Segment Start: Data for review
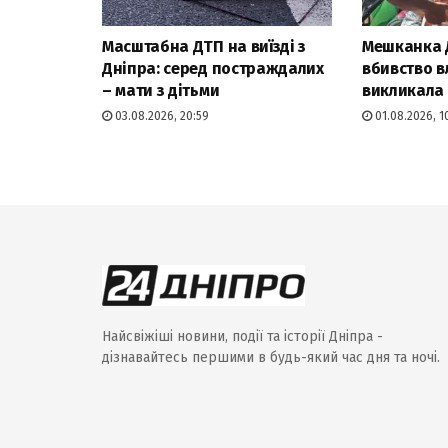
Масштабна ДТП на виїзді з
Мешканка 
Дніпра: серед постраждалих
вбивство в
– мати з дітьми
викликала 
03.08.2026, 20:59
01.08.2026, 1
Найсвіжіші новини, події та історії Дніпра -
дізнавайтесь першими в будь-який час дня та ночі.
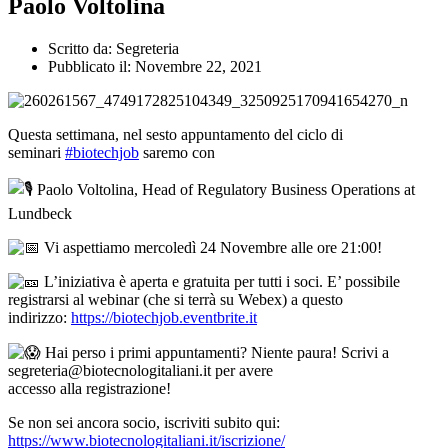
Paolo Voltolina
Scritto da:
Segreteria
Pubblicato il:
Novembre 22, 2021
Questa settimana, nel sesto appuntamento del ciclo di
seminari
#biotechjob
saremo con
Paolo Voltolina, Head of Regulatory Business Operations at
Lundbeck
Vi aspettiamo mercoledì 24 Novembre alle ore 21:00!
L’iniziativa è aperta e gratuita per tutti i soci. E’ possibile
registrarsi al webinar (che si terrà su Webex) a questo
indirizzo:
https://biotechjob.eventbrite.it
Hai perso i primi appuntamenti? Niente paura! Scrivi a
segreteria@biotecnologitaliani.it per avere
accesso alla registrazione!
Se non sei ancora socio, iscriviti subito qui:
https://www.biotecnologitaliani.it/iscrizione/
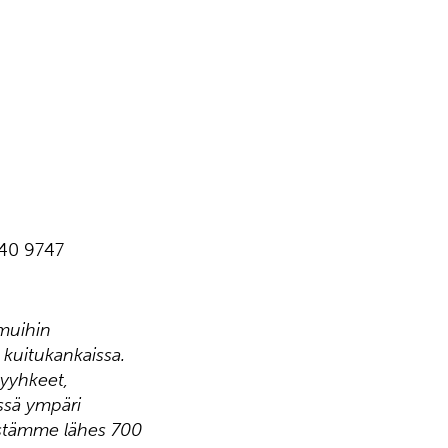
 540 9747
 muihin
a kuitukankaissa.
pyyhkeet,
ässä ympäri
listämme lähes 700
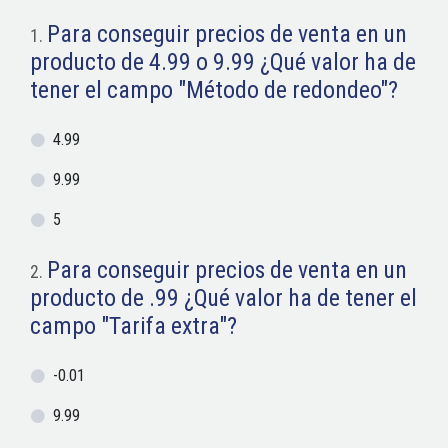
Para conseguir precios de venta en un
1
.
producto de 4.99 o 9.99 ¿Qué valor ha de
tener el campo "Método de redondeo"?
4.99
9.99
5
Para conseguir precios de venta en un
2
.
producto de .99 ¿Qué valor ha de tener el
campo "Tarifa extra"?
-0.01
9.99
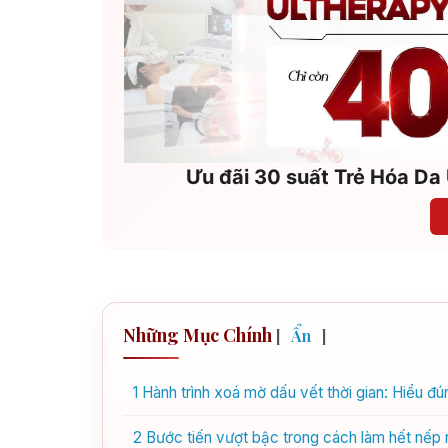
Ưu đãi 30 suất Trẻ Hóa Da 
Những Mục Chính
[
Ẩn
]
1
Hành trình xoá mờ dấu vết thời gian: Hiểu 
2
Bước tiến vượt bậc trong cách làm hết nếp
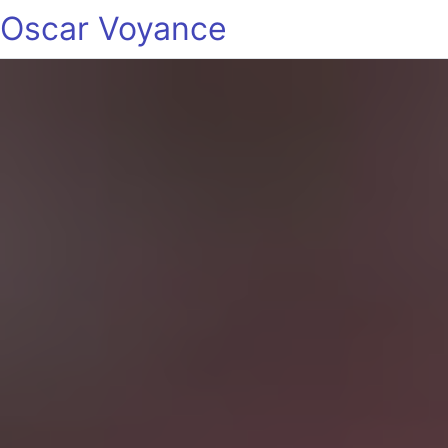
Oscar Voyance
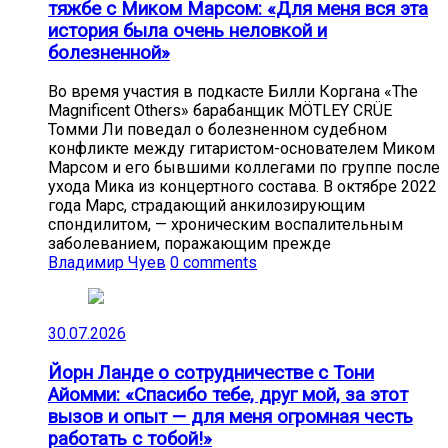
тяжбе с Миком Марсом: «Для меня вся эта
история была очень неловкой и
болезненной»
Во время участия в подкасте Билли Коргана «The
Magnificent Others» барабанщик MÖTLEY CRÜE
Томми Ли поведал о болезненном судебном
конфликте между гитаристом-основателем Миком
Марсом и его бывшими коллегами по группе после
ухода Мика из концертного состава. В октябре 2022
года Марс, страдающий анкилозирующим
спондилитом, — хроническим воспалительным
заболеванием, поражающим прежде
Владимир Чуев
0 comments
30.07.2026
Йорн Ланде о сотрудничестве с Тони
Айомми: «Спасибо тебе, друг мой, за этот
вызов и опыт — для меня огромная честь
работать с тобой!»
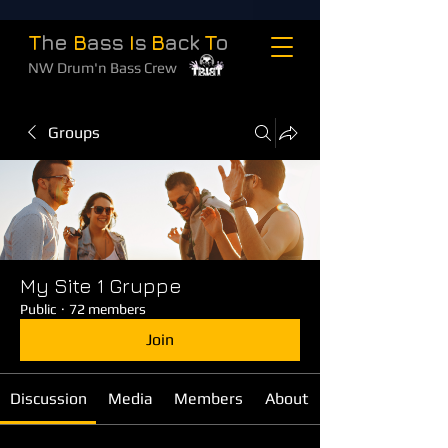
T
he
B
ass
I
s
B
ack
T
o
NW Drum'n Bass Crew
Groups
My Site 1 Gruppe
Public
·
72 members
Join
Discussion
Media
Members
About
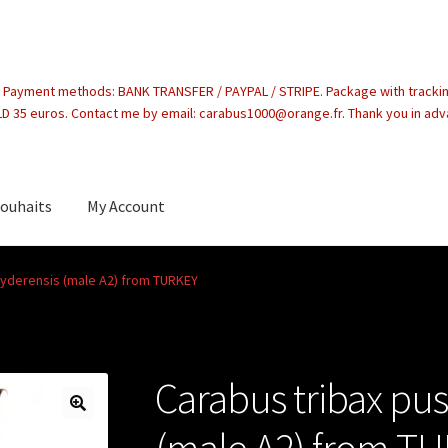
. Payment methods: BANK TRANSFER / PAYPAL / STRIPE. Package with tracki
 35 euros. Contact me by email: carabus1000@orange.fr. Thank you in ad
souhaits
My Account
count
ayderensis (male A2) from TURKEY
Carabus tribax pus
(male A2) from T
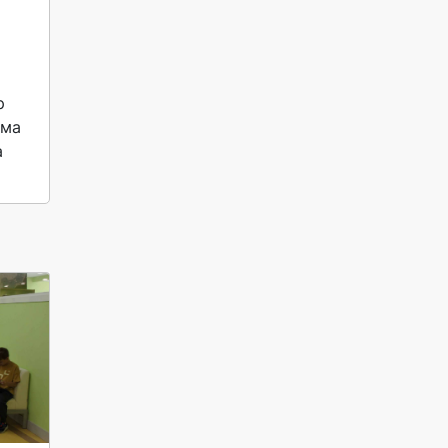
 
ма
Segment End: Data for review
= Problem requirements =
Each line in the data that holds the string "https" must be returned.

= Output =
https://biotechjob.eventbrite.it
https://www.biotecnologitaliani.it/iscrizione/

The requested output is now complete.